Below are some records; output exactly the lines from the line with "この商品に近いサイズでお得なアングルキャリーを探す" to the line with "планированием семейного бюджета, в том", both ends kept, and nothing more.

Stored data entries
+++++

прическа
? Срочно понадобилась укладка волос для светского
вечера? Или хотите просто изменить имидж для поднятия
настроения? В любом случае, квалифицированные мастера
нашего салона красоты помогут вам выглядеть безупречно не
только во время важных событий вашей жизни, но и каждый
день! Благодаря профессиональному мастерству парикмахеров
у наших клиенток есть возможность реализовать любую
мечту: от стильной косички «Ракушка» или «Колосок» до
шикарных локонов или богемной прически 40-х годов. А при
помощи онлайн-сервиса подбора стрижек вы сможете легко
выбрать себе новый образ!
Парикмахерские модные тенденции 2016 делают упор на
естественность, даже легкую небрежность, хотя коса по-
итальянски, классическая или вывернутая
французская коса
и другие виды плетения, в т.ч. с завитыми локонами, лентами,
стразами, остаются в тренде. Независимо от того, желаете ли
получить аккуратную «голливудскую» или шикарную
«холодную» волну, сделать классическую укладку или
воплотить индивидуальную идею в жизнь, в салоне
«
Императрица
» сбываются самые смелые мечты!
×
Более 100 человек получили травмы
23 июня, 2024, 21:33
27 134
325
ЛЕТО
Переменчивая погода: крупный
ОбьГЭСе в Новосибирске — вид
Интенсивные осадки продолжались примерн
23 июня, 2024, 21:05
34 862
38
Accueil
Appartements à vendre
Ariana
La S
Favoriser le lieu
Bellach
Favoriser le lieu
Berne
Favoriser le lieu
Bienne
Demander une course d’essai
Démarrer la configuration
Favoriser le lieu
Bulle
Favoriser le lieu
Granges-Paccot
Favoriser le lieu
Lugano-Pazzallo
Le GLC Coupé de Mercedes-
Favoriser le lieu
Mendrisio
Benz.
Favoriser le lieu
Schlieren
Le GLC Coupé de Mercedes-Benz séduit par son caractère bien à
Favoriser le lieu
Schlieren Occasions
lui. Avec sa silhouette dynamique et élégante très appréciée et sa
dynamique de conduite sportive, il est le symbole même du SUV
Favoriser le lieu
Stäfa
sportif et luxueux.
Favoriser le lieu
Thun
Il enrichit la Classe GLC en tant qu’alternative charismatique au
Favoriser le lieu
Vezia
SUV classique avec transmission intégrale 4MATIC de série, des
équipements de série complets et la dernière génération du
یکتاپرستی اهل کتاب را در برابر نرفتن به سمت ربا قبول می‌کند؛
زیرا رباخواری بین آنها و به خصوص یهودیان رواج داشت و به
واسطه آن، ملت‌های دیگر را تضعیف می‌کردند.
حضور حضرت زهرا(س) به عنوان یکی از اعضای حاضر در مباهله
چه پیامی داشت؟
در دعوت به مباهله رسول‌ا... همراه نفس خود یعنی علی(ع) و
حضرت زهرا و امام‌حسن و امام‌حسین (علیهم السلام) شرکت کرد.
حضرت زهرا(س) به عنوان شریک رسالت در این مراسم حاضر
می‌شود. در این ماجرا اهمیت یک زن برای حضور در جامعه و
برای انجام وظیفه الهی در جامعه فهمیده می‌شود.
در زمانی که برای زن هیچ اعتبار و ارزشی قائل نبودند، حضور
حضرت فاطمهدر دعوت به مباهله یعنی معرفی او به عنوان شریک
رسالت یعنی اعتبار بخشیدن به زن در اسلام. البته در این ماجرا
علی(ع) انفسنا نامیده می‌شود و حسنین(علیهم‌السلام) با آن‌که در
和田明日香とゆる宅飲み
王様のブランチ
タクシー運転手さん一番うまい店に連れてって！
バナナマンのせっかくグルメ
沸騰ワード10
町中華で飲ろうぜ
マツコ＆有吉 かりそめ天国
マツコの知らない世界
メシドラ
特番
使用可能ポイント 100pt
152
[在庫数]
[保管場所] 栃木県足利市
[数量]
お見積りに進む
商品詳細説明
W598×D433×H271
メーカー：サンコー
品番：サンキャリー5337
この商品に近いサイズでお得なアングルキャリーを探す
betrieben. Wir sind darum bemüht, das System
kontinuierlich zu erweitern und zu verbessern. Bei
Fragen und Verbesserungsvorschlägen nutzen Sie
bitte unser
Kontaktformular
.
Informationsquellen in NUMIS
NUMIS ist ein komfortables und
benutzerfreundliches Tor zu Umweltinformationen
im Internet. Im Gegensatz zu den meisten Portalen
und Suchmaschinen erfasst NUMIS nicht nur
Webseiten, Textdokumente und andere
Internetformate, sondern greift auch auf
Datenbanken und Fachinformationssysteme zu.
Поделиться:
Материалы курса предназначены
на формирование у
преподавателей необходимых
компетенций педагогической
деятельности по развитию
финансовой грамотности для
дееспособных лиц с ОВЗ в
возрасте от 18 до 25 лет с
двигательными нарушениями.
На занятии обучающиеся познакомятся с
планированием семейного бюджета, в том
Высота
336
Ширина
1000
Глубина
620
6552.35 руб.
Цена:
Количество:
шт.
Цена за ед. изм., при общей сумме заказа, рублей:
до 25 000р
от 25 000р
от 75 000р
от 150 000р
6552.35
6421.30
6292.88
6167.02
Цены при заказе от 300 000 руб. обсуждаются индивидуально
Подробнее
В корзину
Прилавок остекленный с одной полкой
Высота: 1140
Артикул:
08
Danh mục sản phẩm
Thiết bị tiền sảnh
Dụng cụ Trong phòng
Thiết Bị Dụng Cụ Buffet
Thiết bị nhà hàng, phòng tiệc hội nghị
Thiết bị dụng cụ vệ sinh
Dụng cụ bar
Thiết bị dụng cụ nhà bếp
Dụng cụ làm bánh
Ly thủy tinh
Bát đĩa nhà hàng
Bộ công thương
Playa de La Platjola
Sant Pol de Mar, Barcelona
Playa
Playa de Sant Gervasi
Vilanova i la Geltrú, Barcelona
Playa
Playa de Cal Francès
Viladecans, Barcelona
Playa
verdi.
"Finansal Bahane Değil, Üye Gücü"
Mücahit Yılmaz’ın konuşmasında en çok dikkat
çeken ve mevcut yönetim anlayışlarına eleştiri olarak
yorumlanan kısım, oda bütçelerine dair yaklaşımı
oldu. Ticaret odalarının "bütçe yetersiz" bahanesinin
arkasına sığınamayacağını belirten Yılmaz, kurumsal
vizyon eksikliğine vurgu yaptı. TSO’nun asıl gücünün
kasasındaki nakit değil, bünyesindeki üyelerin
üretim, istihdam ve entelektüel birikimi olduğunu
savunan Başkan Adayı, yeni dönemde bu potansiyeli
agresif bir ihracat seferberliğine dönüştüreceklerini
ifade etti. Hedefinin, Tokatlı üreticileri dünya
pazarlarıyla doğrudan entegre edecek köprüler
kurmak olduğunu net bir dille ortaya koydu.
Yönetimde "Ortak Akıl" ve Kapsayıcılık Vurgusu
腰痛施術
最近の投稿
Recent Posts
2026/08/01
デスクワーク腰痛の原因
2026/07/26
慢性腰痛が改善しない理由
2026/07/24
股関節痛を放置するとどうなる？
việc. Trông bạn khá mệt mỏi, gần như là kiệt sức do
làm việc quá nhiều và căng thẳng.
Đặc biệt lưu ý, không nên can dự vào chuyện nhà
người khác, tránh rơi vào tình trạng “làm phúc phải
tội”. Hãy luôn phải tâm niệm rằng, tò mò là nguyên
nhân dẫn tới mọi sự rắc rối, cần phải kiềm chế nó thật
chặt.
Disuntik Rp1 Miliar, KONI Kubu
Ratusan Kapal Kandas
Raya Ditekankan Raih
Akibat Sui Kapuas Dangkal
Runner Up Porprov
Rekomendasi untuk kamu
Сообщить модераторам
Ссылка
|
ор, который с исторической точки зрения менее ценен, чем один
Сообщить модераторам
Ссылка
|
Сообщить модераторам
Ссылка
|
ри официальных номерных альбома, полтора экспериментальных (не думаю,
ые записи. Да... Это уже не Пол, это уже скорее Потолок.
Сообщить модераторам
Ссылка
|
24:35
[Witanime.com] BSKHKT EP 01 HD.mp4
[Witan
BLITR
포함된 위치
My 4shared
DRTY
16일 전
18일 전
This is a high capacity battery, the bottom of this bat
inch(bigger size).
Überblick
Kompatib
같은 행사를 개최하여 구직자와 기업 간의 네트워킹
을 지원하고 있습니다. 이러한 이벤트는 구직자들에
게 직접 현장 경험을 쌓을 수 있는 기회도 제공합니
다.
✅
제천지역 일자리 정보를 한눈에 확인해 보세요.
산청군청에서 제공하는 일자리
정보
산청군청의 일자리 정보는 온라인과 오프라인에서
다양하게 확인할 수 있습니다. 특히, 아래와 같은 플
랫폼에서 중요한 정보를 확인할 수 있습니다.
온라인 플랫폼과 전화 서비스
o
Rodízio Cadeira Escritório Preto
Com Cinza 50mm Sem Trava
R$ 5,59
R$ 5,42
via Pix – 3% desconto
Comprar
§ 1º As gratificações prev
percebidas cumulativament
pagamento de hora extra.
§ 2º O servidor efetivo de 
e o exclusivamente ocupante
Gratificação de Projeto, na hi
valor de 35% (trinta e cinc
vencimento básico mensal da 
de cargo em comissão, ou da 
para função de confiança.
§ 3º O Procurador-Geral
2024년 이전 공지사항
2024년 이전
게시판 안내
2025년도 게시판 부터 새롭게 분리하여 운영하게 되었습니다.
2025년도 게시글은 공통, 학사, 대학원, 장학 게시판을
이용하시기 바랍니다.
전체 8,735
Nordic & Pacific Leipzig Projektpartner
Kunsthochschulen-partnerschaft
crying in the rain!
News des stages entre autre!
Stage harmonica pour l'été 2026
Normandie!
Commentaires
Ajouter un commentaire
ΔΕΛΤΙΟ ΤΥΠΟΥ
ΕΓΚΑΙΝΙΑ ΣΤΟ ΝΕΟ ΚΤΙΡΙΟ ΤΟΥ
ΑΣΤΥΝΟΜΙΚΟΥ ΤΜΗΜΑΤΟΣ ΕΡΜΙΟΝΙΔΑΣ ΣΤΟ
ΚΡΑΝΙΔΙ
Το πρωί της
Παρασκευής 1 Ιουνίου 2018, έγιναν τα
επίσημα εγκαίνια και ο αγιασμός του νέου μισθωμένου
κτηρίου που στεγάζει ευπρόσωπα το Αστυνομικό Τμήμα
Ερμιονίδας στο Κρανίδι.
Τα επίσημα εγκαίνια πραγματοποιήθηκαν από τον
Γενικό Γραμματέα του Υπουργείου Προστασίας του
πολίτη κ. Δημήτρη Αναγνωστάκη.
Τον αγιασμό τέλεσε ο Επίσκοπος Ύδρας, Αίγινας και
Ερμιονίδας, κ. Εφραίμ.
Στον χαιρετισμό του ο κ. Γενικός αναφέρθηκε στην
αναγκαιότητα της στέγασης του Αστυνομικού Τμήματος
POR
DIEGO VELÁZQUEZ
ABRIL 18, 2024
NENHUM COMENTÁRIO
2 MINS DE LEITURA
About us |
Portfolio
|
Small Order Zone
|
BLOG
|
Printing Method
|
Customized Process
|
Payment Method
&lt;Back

+++++

▶ _Result for this task_:
この商品に近いサイズでお得なアングルキャリーを探す
betrieben. Wir sind darum bemüht, das System
kontinuierlich zu erweitern und zu verbessern. Bei
Fragen und Verbesserungsvorschlägen nutzen Sie
bitte unser
Kontaktformular
.
Informationsquellen in NUMIS
NUMIS ist ein komfortables und
benutzerfreundliches Tor zu Umweltinformationen
im Internet. Im Gegensatz zu den meisten Portalen
und Suchmaschinen erfasst NUMIS nicht nur
Webseiten, Textdokumente und andere
Internetformate, sondern greift auch auf
Datenbanken und Fachinformationssysteme zu.
Поделиться:
Материалы курса предназначены
на формирование у
преподавателей необходимых
компетенций педагогической
деятельности по развитию
финансовой грамотности для
дееспособных лиц с ОВЗ в
возрасте от 18 до 25 лет с
двигательными нарушениями.
На занятии обучающиеся познакомятся с
планированием семейного бюджета, в том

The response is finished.